Anne Röthel appointed as Director at the Institute

November 27, 2023

Anne Röthel has been appointed Director by the Max Planck Society at the Max Planck Institute for Comparative and International Private Law and will assume her position in the directorate as of 1 January 2024. She succeeds Reinhard Zimmermann, who retired in 2022. The internationally renowned legal scholar previously held the Chair of Civil Law, European and Private International Law at Bucerius Law School, where she will remain active as a professor.

Prof. Dr. Anne Röthel studied law and political science at the University of Cologne and at the Université de Clermont-Ferrand. After being awarded her doctorate from the University of Trier following completion of her constitutional law dissertation, she earned her post-doctoral degree at the University Erlangen-Nürnberg based on her Habilitation thesis focused on legal theory. Since 2004 she has instructed and conducted research at Bucerius Law School in Hamburg. She has received and declined professorial offers from the Universities of Zürich and Bochum. “The appointment of Anne Röthel as new Institute Director is a true stroke of good fortune. We are delighted to welcome a highly respected scholar who, with her international and interdisciplinary research agenda in the field of family law, will forge new paths with her team,” said Holger Fleischer, Managing Director at the Institute.

Röthel is director of the Notarrechtliche Zentrum Familienunternehmen (Center for Family Businesses) at Bucerius Law School and heads the Interdisciplinary Legal Research Program. Since 2010 she has regularly served as guest professor at the Université de Paris II Panthéon-Assas. In 2014 she was the Lady Beaufort Visiting Fellow at Lady Margaret Hall, University of Oxford.

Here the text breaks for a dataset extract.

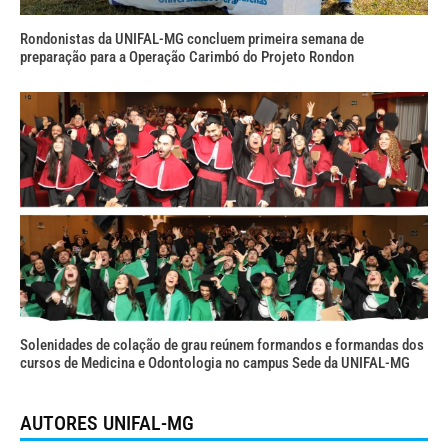
Rondonistas da UNIFAL-MG concluem primeira semana de
preparação para a Operação Carimbó do Projeto Rondon
Solenidades de colação de grau reúnem formandos e formandas dos
cursos de Medicina e Odontologia no campus Sede da UNIFAL-MG
AUTORES UNIFAL-MG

Her research focuses primarily on questions arising in the areas of family law and inheritance law, drawing on comparative and socio-legal perspectives. Other topics of interest include the notion and significance of autonomy in law, the relationship between private law and public law, and the benefits of interdisciplinarity for legal scholarship and legal education. Her most recent research addresses current debates on emancipation and explores the dogmatics and discourse relating to bodily self-determination.